There are several potential explanations for our finding of a benefit of check incentives. PCPs may be more familiar with checks and feel that they are more straightforward to deposit and thus use. The need to email a study manager to activate the cash card may have also limited enthusiasm for this type of incentive. The regional differences may suggest that behaviors regarding cash cards and familiarity with them varies geographically. However, it is also possible that factors not related to incentive type contributed to our findings about differences between cities. For example, overall survey response rates were the highest in Boston, likely at least partly because the principal investigators for the PCP survey component of BFOR (who signed the survey cover letter) were Boston-based investigators. This difference may have attenuated some of the differential impact of checks versus cash cards in Boston, although it seems unlikely to fully explain the regional differences seen. Our findings suggest that investigators conducting local or regional surveys should consider local context when they choose survey incentives. For national studies, checks (or cash) may be a safer option to maximize survey responses.

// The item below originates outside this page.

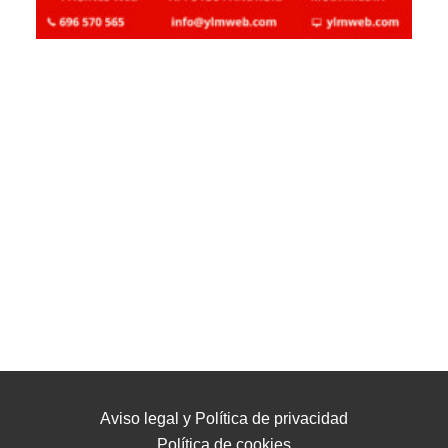
Aviso legal y Política de privacidad
Política de cookies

Strengths of this study include its prospective enrollment of PCPs from 4 different cities. It also has some limitations. First, we used an alternating assignment strategy rather than randomization to assign providers to check versus cash card as providers were nominated by their patients to disclose results. We are not aware of any ways that this would have biased our findings in this unblinded study, however, and we used multivariable logistic regression to balance known confounders. Second, we had relatively limited covariates for non-responding PCPs, which limited the comparisons of responding and non-responding providers. Third, 42 PCPs, all in the cash card arm, received an intensified survey reminder approach, with a third reminder mailing enclosing a second incentive. Our sensitivity analyses demonstrated that this biased our findings somewhat towards the null. Fourth, we did not enroll as many PCPs as planned into this study of incentives because of our decision to use checks only for all PCPs after the 303rd PCP enrolled, in order to maximize the response rate and the corresponding robustness of our findings from the survey (which we will report separately). Lastly, our findings may not be generalizable to PCPs practicing outside major cities, or to other cities in the U.S. Nonetheless, we believe that these findings provide valuable information for researchers who are considering what types of incentives to use for provider surveys.

Conclusion

Monetary incentives in the form of up-front checks may increase clinician survey response rates more than up-front cash card incentives. However, the differential impact of these incentives appears to be region-specific. Further research is needed to explore these differences. In addition, further research on cash card incentives for clinician surveys should explore whether not requiring email activation increases the effectiveness of the incentive, despite the possibility of added cost. Clinician surveys remain critical for understanding health care service delivery, and continued investigation is needed to identify the most effective and cost-effective strategies to optimize clinician survey response rates.